# TASK REQUIREMENTS
Starting at the line with "Arktisk Blå" and ending at the line with "available nationwide from your local solid", print exactly the lines of the entries below. Pictures do not belong in the copy.

Transcribed page contents:
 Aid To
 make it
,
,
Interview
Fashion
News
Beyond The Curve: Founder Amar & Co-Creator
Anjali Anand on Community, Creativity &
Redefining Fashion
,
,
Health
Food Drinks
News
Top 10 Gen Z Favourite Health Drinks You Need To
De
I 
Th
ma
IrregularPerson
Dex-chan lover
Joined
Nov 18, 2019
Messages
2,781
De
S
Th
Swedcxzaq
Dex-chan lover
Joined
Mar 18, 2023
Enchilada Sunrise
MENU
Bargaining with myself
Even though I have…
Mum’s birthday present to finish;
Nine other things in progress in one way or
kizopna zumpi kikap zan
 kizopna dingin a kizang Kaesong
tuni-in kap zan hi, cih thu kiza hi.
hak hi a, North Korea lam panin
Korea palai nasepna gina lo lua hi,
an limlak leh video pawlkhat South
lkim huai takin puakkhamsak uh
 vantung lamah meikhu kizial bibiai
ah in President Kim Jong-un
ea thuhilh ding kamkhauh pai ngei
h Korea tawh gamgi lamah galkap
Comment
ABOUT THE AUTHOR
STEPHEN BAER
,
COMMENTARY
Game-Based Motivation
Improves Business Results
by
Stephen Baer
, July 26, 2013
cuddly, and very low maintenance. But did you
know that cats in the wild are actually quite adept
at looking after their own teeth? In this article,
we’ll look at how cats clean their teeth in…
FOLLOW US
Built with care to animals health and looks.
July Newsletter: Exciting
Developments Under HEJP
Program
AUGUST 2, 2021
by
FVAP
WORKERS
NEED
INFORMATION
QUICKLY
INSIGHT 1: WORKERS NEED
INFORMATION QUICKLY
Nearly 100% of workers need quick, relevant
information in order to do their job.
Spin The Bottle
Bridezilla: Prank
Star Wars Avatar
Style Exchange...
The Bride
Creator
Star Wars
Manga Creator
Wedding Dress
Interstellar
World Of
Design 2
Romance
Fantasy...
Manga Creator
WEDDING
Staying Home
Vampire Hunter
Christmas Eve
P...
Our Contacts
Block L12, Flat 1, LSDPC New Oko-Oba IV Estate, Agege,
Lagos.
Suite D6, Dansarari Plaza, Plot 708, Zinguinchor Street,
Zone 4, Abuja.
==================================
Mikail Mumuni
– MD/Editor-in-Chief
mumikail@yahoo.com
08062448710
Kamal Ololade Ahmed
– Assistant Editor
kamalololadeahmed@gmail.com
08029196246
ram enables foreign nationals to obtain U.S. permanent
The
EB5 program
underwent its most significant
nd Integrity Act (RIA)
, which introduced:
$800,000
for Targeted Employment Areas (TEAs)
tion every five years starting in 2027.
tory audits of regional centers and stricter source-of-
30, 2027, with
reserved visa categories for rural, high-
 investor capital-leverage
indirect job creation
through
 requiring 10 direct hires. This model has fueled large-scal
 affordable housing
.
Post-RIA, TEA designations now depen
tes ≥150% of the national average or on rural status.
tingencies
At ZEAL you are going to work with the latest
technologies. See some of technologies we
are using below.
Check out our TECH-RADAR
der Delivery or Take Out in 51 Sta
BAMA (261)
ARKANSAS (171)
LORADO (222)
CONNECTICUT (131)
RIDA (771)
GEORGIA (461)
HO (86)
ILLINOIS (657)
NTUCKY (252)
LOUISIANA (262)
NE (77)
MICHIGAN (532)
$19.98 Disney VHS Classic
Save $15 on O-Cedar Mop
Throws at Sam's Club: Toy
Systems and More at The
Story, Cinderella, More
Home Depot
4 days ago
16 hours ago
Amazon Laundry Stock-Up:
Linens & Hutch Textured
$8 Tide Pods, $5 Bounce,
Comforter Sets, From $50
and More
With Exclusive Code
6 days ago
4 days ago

---

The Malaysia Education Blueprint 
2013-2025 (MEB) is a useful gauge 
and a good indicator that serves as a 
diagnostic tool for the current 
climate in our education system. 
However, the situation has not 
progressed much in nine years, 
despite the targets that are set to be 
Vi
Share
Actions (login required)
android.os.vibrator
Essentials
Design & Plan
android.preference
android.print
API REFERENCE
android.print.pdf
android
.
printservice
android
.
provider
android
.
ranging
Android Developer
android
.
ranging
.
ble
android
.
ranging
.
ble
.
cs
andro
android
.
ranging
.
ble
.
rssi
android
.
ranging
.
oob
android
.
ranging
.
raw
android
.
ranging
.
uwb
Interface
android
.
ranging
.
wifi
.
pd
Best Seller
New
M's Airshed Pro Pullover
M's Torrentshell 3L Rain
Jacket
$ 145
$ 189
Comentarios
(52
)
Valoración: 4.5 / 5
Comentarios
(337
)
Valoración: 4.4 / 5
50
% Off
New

==

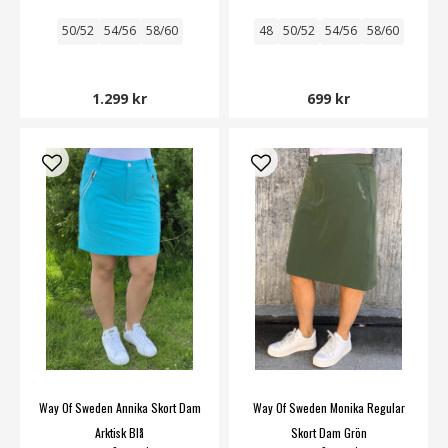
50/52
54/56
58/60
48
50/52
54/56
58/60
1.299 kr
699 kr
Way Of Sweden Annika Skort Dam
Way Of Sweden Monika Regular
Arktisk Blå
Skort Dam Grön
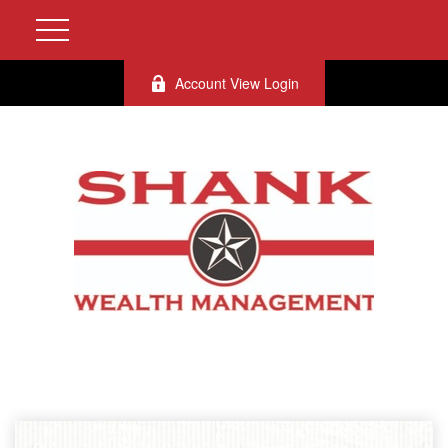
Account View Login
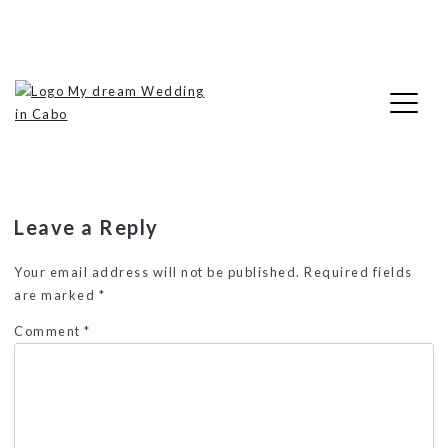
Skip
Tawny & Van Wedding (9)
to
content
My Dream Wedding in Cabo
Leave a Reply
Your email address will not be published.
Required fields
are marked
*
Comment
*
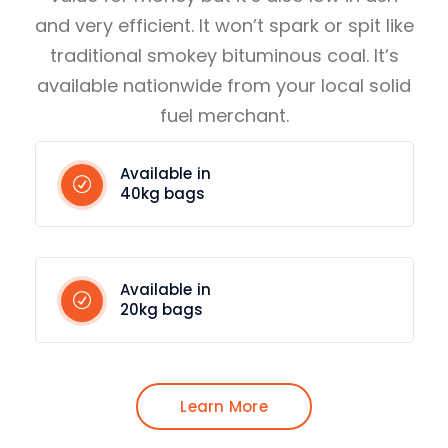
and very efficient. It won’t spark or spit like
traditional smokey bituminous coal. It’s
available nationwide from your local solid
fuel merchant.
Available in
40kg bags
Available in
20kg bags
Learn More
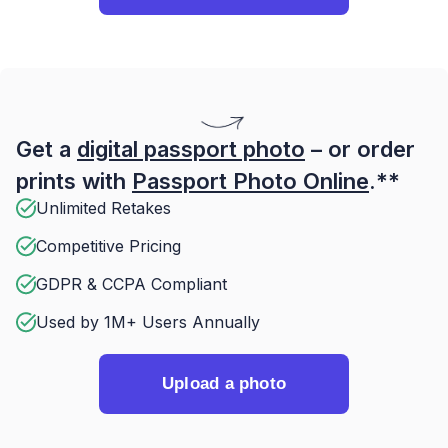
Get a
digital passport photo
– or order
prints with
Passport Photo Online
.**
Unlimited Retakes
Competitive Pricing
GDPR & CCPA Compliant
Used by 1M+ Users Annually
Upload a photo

# SOLUTION FOR THIS TASK
Arktisk Blå
Skort Dam Grön
Account View Login
Skip
Tawny & Van Wedding (9)
to
content
My Dream Wedding in Cabo
Leave a Reply
Your email address will not be published.
Required fields
are marked
*
Comment
*
and very efficient. It won’t spark or spit like
traditional smokey bituminous coal. It’s
available nationwide from your local solid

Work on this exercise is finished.